Key worker housing is like co-housing or co-living only not so sexy. Each person gets a room with maybe a private bathroom, and the rights to use a cooking/eating/seating area shared with one to five others. Here’s what it looks like for nurses. Hmm … looks familiar.
Oh shit – I might have had a hand in designing it!
- Apartments are designed to a module so a 2-person+studio can be substituted for a 4-person etc.
- Use of truncated bathroom units and tighter planning enable a larger living area and less expensive construction.
- Modular planning enables different combinations of apartments to be substituted so respective percentages don’t have to be fixed until the last minute.
This next project looks like a regular house. Inside it has three bedrooms and two bathrooms. Despite that, you can still tell from the plan it’s keyworker housing for people of the same rank because all bedrooms are exactly the same size.
Another giveaway is the second bathroom downstairs to make life easier for shift workers. This is housing for the people who get paid to plump up your pillows, take your temperatures and empty your bedpans. Key worker housing for nurses can be designed to appear like conventional housing so they don’t have to be ashamed of not living in and owning a proper house.
Nurses’ housing is mostly built by housing associations and leased back to hospitals to allocate. The housing comes with the job, as it must if nurses are to be enticed away from other countries.
The housing association is usually a registered social housing provider and remains responsible for facilities management, day-to-day maintenance, ground maintenance and tenancy management, and something called ‘the overall delivery of affordable long-term rents’.
This usually means that any housing a hospital has no need for, is either rented out or otherwise made available to local keyworkers having first choice and ‘cascading’ down to non-local keyworkers and finally, if no-one else is keen, the general market.
(A cascade is when a property changes from one tenure e.g. key worker to another e.g. social rented due to changes in funding or a failure to sell to the designated group. e.g.*)
Apartments with this as an option wouldn’t be designed as nurses’ housing from the outset but would still comply to the spatial and amenity standards required to secure something like a 30% government grant for their construction. Those standards are higher than those for market construction.
With key worker housing there’s little money to spend on different colour renders, shuffle windows, or any of the other tropes claimed and widely believed to be evidence of design. Here’s a decent enough example by Maccreanor Lavington. Key workers get the lo-rise bit and the students get five floors of social condensing.
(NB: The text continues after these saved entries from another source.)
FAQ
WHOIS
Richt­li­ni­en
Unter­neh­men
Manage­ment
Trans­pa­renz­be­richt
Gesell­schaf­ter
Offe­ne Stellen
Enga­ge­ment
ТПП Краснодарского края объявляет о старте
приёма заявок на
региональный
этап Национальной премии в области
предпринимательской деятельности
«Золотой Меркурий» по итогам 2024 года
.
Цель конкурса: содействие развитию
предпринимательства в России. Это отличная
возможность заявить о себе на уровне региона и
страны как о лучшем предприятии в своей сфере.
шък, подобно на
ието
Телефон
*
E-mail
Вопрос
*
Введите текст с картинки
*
The 73 flats are designed to meet Code for Sustainable Homes Level 5 and the aim is to create a good piece of city -‘background’ architecture characterised by careful detailing and robust, primarily brick, materials, of a type familiar in the existing Cambridge city centre. It is central to the brief to provide high quality accommodation that establishes a sense of belonging and identity as part of the University and the wider community. A third of the accommodation will be provided around single stair cores giving access to two flats at each floor, a typology similar to the collegiate model offered in many Cambridge colleges.
I’d warm to the concept of background architecture a bit more if it didn’t imply a concept of foreground architecture. I suspect ‘Cambridge collegiate model’ is a euphemism for no elevators but nobody cares – it’s all about the bathrooms! Here’s a price list for student housing at Swansea University.
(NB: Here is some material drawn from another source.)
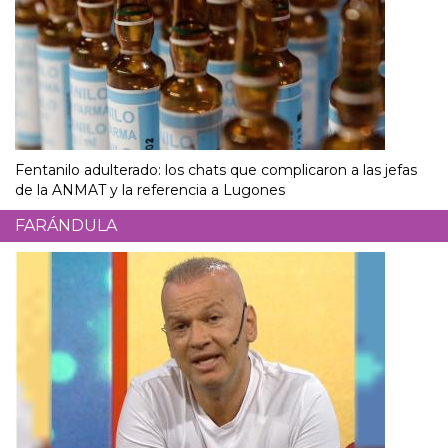
Fentanilo adulterado: los chats que complicaron a las jefas
de la ANMAT y la referencia a Lugones
FARÁNDULA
It’s all coming back now. This next one was student housing for a teaching hospital so the same standards as for nurses applied. It has 4-person and 6-person apartments with own-bathrooms but a shared room for cooking and eating. See how the 4-person apartment at 3 o’clock has proportionally less living area than the 6-persons’? Cold logic. This early plan shows elevator lobbies and stairwells open to save money on maintenance and heating, and to enable entire units to be mirrored, displaced or angled about the lobbies to adjust to site conditions without plan changes. Students seem to rate the final building highly but for me the scheme never lived up to its early promise.
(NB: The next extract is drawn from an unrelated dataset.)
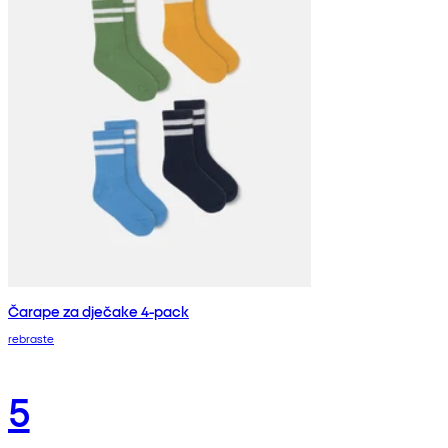
Čarape za dječake 4-pack
rebraste
5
You’ll see no sofas in those dining-kitchens shared between six. On the roof above the lobbies are recreation rooms one for every sixty. 60.
If student/keyworker housing such as this is recognized as filling a local social housing requirement, then excess land can be sold-off for market housing to pay for the key worker housing.
And so it came to pass that different people doing different things lived in much the same buildings designed and built by the same people for different sides of the tenure divide.